The 13 facilities "were meant mainly to house inmates who are mostly low security, 'criminal alien' men with 90 months or less time remaining on their sentences," Zapotosky and Harlan write. "Yates said the Justice Department would review the contracts for those facilities as they come up for renewal, as all will do in the next five years. She said they would then be reduced or allowed to expire, though none would be terminated prematurely." (Post map: Prisons affected by announcement)

Nonprofits question Kentucky wish to require able-bodied Medicaid recipients to do volunteer work

Gov. Matt Bevin speaks as Medicaid advisers listen.
(Lexington Herald-Leader photo by Charles Bertram)
The new Kentucky governor, a Republican who first said while campaigning that he would abolish the Medicaid expansion of his Democratic predecessor, now wants to require able-bodied adults in the expansion to do volunteer work. That isn't sitting well with the Kentucky Nonprofit Network, which represents nearly 600 of the state’s nonprofit groups, because it would mean tens of thousands of people would "need training, supervision and—in some instances—criminal-background checks," John Cheves reports for the Lexington Herald-Leader.

As part of the state's request for a federal waiver to tighten eligibility standards for the 440,000 Kentuckians who obtained health insurance through the expansion, one of the requirements Bevin "wants to include is 'community engagement' for able-bodied adults, requiring them to work, search for a job, be enrolled in classes or volunteer in their communities in order to remain in Medicaid. The state estimates these requirements could affect roughly 215,000 people," many of whom live in rural areas, some with few volunteer opportunities.

Danielle Clore, executive director of the Kentucky Nonprofit Network, "said members of her organization have limited budgets," Cheves writes. "Many cannot afford to manage a much larger staff. Some do not have enough space or work for so many additional people, Clore said. In sparsely populated rural counties, only a handful of nonprofit groups operate, she said. And some groups that work with children or the elderly require volunteers to pass a criminal-background check, which costs money and raises questions for Medicaid recipients with legal problems in their past, Clore said."

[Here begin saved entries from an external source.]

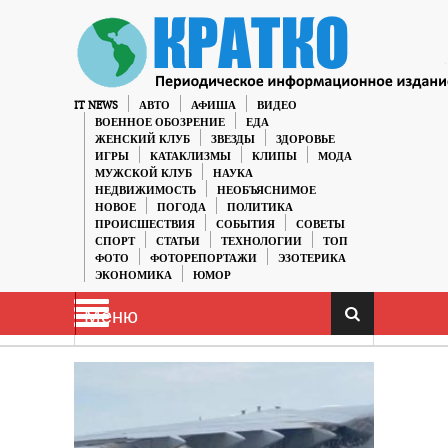
IT NEWS
АВТО
АФИША
ВИДЕО
ВОЕННОЕ ОБОЗРЕНИЕ
ЕДА
ЖЕНСКИЙ КЛУБ
ЗВЕЗДЫ
ЗДОРОВЬЕ
ИГРЫ
КАТАКЛИЗМЫ
КЛИПЫ
МОДА
МУЖСКОЙ КЛУБ
НАУКА
НЕДВИЖИМОСТЬ
НЕОБЪЯСНИМОЕ
НОВОЕ
ПОГОДА
ПОЛИТИКА
ПРОИСШЕСТВИЯ
СОБЫТИЯ
СОВЕТЫ
СПОРТ
СТАТЬИ
ТЕХНОЛОГИИ
ТОП
ФОТО
ФОТОРЕПОРТАЖИ
ЭЗОТЕРИКА
ЭКОНОМИКА
ЮМОР
Меню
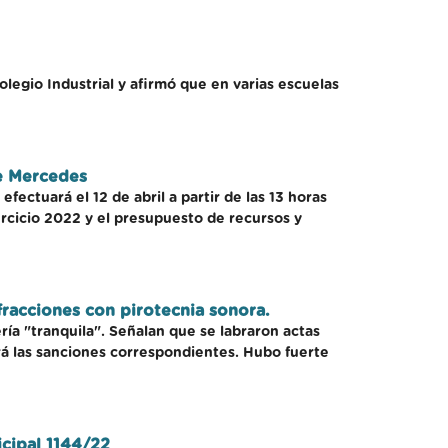
legio Industrial y afirmó que en varias escuelas
de Mercedes
fectuará el 12 de abril a partir de las 13 horas
jercicio 2022 y el presupuesto de recursos y
fracciones con pirotecnia sonora.
ría "tranquila". Señalan que se labraron actas
rá las sanciones correspondientes. Hubo fuerte
icipal 1144/22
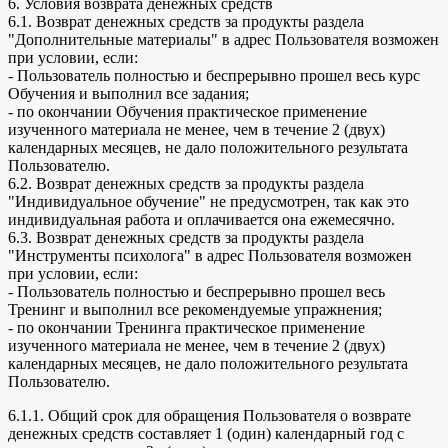
6. Условия возврата денежных средств
6.1. Возврат денежных средств за продукты раздела
"Дополнительные материалы" в адрес Пользователя возможен
при условии, если:
- Пользователь полностью и беспрерывно прошел весь курс
Обучения и выполнил все задания;
- по окончании Обучения практическое применение
изученного материала не менее, чем в течение 2 (двух)
календарных месяцев, не дало положительного результата
Пользователю.
6.2. Возврат денежных средств за продукты раздела
"Индивидуальное обучение" не предусмотрен, так как это
индивидуальная работа и оплачивается она ежемесячно.
6.3. Возврат денежных средств за продукты раздела
"Инструменты психолога" в адрес Пользователя возможен
при условии, если:
- Пользователь полностью и беспрерывно прошел весь
Тренинг и выполнил все рекомендуемые упражнения;
- по окончании Тренинга практическое применение
изученного материала не менее, чем в течение 2 (двух)
календарных месяцев, не дало положительного результата
Пользователю.
6.1.1. Общий срок для обращения Пользователя о возврате
денежных средств составляет 1 (один) календарный год с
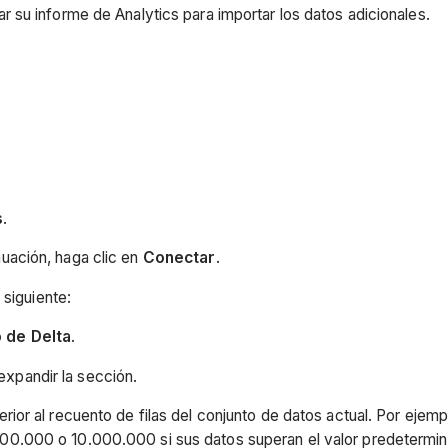
zar su informe de Analytics para importar los datos adicionales.
s
.
nuación, haga clic en
Conectar
.
 siguiente:
 de Delta
.
expandir la sección.
perior al recuento de filas del conjunto de datos actual. Por ejem
00.000 o 10.000.000 si sus datos superan el valor predetermin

Film traces life of Harry Caudill, who sparked an era of activism and programs in Appalachia


A documentary on the life of Harry Caudill, whose 1962 book Night Comes to the Cumberlands helped spark the War on Poverty, the Appalachian Regional Commission and an era of activism in the region, is making the rounds. Harry Caudill: Man of Courage drew a good crowd at the Grand Theater in Frankfort, Ky., Aug. 18.

Caudill's oldest son, James Caudill, said it was gratifying and encouraging to see public interest in his father's issues, such as strip mining, which is much more regulated these days but still a major environmental issue in the region. "Nothing fundamental has changed," he told the crowd after the showing. "Things have changed in small ways, but they are superficial."

Caudill's book "drew national attention to the plunderous activities of the coal industry in Central Appalachia and the devastation it left," writes John Cheves of the Lexington Herald-Leader. "The book helped bring new environmental and property-rights laws, a massive increase in federal aid to the region and an influx of idealistic young people, some of whom still live in the mountains as idealistic old people."  Cheves and Bill Estep did a five-story biography of Caudill as part of a Herald-Leader series in 2012-13 that looked at Central Appalachia on the 50th anniversary of the book's publication.

Eastern Kentucky native Jerry Deaton, the film's writer and executive producer, told Cheves, “To me, Harry is almost like the way they describe Atticus in To Kill A Mockingbird. He is one of those men put down on this Earth to do the tough work for us. And he did it. He didn’t care about the the consequences to himself. He said what needed to be said, and I admire that.”